Directions for this task: Retype exactly the lines below, starting with the line that contains "Segment every instance of small" and ending with the last line; leave out any pictures.

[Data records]
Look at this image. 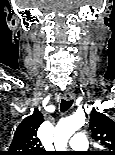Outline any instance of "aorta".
<instances>
[{"label":"aorta","mask_w":115,"mask_h":155,"mask_svg":"<svg viewBox=\"0 0 115 155\" xmlns=\"http://www.w3.org/2000/svg\"><path fill=\"white\" fill-rule=\"evenodd\" d=\"M85 124L83 113H75L58 122L55 128L54 143L59 151H65L70 137Z\"/></svg>","instance_id":"obj_1"}]
</instances>
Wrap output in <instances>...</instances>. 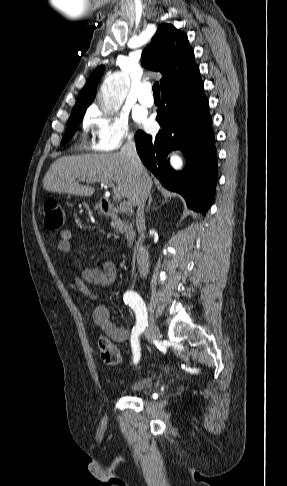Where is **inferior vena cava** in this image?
Wrapping results in <instances>:
<instances>
[{"instance_id": "inferior-vena-cava-1", "label": "inferior vena cava", "mask_w": 287, "mask_h": 486, "mask_svg": "<svg viewBox=\"0 0 287 486\" xmlns=\"http://www.w3.org/2000/svg\"><path fill=\"white\" fill-rule=\"evenodd\" d=\"M121 153L130 160L137 175L138 184H137L136 201H137L138 209H137L136 225H137V230L140 234L137 241V266L140 275L146 277L148 274L150 263H149L148 249L145 246H143V242L145 239V234L143 232L145 228L144 207H145V202L147 200V197L150 194L152 181L148 175L147 170L144 168L137 154L135 142L132 140L131 136L128 137L127 142L122 146Z\"/></svg>"}]
</instances>
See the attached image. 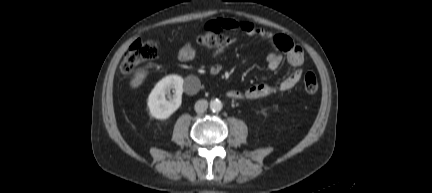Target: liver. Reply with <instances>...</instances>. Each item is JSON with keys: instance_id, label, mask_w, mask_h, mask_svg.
<instances>
[{"instance_id": "6515ba94", "label": "liver", "mask_w": 432, "mask_h": 193, "mask_svg": "<svg viewBox=\"0 0 432 193\" xmlns=\"http://www.w3.org/2000/svg\"><path fill=\"white\" fill-rule=\"evenodd\" d=\"M145 76H146L145 71L137 72L135 75V78L130 82L131 87L137 88L138 86H140L142 84Z\"/></svg>"}]
</instances>
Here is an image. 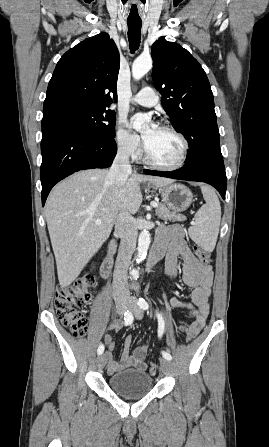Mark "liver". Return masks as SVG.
Instances as JSON below:
<instances>
[{"instance_id": "liver-1", "label": "liver", "mask_w": 269, "mask_h": 447, "mask_svg": "<svg viewBox=\"0 0 269 447\" xmlns=\"http://www.w3.org/2000/svg\"><path fill=\"white\" fill-rule=\"evenodd\" d=\"M107 174L108 170L77 172L57 184L47 198L45 216L61 287L78 277L109 237L120 212H138L142 204L141 182L157 188L173 182L132 174L119 188L106 180ZM95 220H101V224H95Z\"/></svg>"}]
</instances>
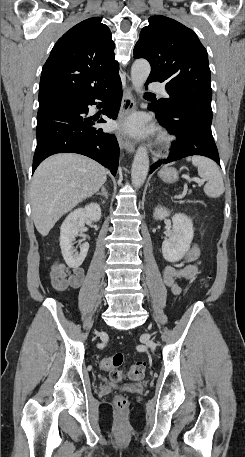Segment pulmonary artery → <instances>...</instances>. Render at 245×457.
Masks as SVG:
<instances>
[{"label": "pulmonary artery", "instance_id": "e3ab8cb5", "mask_svg": "<svg viewBox=\"0 0 245 457\" xmlns=\"http://www.w3.org/2000/svg\"><path fill=\"white\" fill-rule=\"evenodd\" d=\"M145 87L150 90H160L159 95L163 101H166L170 95L169 90L164 89L163 81L146 80Z\"/></svg>", "mask_w": 245, "mask_h": 457}]
</instances>
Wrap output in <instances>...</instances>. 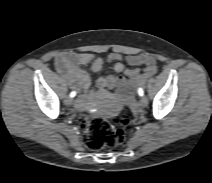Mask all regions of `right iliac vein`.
I'll list each match as a JSON object with an SVG mask.
<instances>
[{
    "instance_id": "63e3f726",
    "label": "right iliac vein",
    "mask_w": 212,
    "mask_h": 183,
    "mask_svg": "<svg viewBox=\"0 0 212 183\" xmlns=\"http://www.w3.org/2000/svg\"><path fill=\"white\" fill-rule=\"evenodd\" d=\"M72 103H73V99L71 97L68 96V97L65 98V104L67 106H71Z\"/></svg>"
}]
</instances>
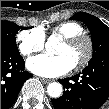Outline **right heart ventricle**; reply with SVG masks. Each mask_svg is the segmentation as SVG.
Returning a JSON list of instances; mask_svg holds the SVG:
<instances>
[{
	"instance_id": "right-heart-ventricle-1",
	"label": "right heart ventricle",
	"mask_w": 109,
	"mask_h": 109,
	"mask_svg": "<svg viewBox=\"0 0 109 109\" xmlns=\"http://www.w3.org/2000/svg\"><path fill=\"white\" fill-rule=\"evenodd\" d=\"M40 29L44 35L45 31H48L52 36H59L63 39L84 32L82 25L74 21L61 22L49 27L46 30L43 28Z\"/></svg>"
}]
</instances>
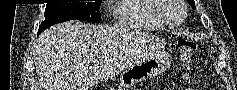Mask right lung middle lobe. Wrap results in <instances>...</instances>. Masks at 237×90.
I'll list each match as a JSON object with an SVG mask.
<instances>
[{"label":"right lung middle lobe","mask_w":237,"mask_h":90,"mask_svg":"<svg viewBox=\"0 0 237 90\" xmlns=\"http://www.w3.org/2000/svg\"><path fill=\"white\" fill-rule=\"evenodd\" d=\"M101 0L95 2L47 4L44 17L38 29V35L50 26L72 19L88 22H101L99 12Z\"/></svg>","instance_id":"right-lung-middle-lobe-1"}]
</instances>
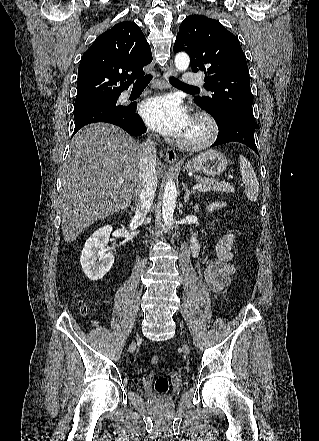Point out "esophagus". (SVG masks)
Here are the masks:
<instances>
[{
	"mask_svg": "<svg viewBox=\"0 0 319 441\" xmlns=\"http://www.w3.org/2000/svg\"><path fill=\"white\" fill-rule=\"evenodd\" d=\"M176 75H177V72H176L175 68L172 65H168L165 73L163 74L164 82L168 85L169 84V81H168L169 77L176 76ZM166 159L169 164L176 163L177 155H176V152L172 148H169V147L167 148Z\"/></svg>",
	"mask_w": 319,
	"mask_h": 441,
	"instance_id": "esophagus-1",
	"label": "esophagus"
}]
</instances>
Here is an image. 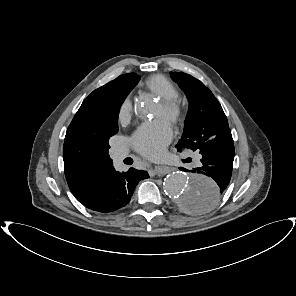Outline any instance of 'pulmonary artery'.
I'll list each match as a JSON object with an SVG mask.
<instances>
[{
	"label": "pulmonary artery",
	"instance_id": "obj_1",
	"mask_svg": "<svg viewBox=\"0 0 296 296\" xmlns=\"http://www.w3.org/2000/svg\"><path fill=\"white\" fill-rule=\"evenodd\" d=\"M127 155V150L124 148H117L113 151V158L116 163L121 162ZM197 160H199V156L197 157Z\"/></svg>",
	"mask_w": 296,
	"mask_h": 296
}]
</instances>
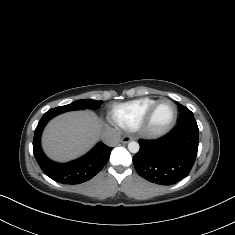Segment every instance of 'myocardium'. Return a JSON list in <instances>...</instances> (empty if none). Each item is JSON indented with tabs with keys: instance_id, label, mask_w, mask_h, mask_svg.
I'll use <instances>...</instances> for the list:
<instances>
[{
	"instance_id": "obj_1",
	"label": "myocardium",
	"mask_w": 235,
	"mask_h": 235,
	"mask_svg": "<svg viewBox=\"0 0 235 235\" xmlns=\"http://www.w3.org/2000/svg\"><path fill=\"white\" fill-rule=\"evenodd\" d=\"M164 101H168L173 104V106L175 108V115L166 127L159 129V130H156L152 127L153 116H154L155 110L158 107V105ZM177 119H178V107H177V104L175 103V101H173L169 98H160L152 104V106L150 107V109L147 112L144 119L137 126L138 134L141 137L147 138V139H154V138L164 136L173 129V127L175 126V124L177 122Z\"/></svg>"
}]
</instances>
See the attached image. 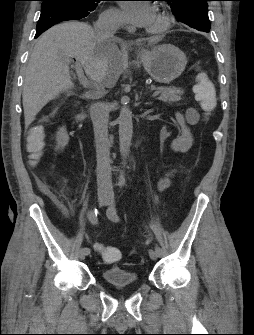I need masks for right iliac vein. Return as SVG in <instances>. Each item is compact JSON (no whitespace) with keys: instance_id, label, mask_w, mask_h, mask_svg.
Here are the masks:
<instances>
[{"instance_id":"obj_1","label":"right iliac vein","mask_w":254,"mask_h":335,"mask_svg":"<svg viewBox=\"0 0 254 335\" xmlns=\"http://www.w3.org/2000/svg\"><path fill=\"white\" fill-rule=\"evenodd\" d=\"M98 201L101 206H105L109 203V195L106 192H101L98 194ZM86 253L83 248H80L77 253V257L79 260H84Z\"/></svg>"}]
</instances>
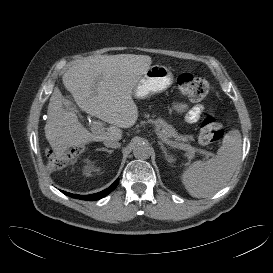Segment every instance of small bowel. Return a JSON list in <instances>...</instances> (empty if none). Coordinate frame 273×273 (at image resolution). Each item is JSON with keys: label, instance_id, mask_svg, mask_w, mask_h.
<instances>
[{"label": "small bowel", "instance_id": "small-bowel-1", "mask_svg": "<svg viewBox=\"0 0 273 273\" xmlns=\"http://www.w3.org/2000/svg\"><path fill=\"white\" fill-rule=\"evenodd\" d=\"M176 108L178 110H185L186 109V105H184V104H177ZM203 111H204V107L202 105L194 106V107H192V108H190V109L187 110V112H186V118H187L188 121L194 122V121L198 120V118L203 113Z\"/></svg>", "mask_w": 273, "mask_h": 273}]
</instances>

Result:
Segment every instance of small bowel. Return a JSON list in <instances>...</instances> (empty if none). Coordinate frame 273×273 (at image resolution). Each item is JSON with keys: label, instance_id, mask_svg, mask_w, mask_h.
<instances>
[{"label": "small bowel", "instance_id": "small-bowel-1", "mask_svg": "<svg viewBox=\"0 0 273 273\" xmlns=\"http://www.w3.org/2000/svg\"><path fill=\"white\" fill-rule=\"evenodd\" d=\"M176 108L178 110H185L186 109V105H184V104H177ZM203 111H204V107L202 105L194 106V107H192V108H190V109L187 110V112H186V118H187L188 121L194 122V121L198 120V118L203 113Z\"/></svg>", "mask_w": 273, "mask_h": 273}]
</instances>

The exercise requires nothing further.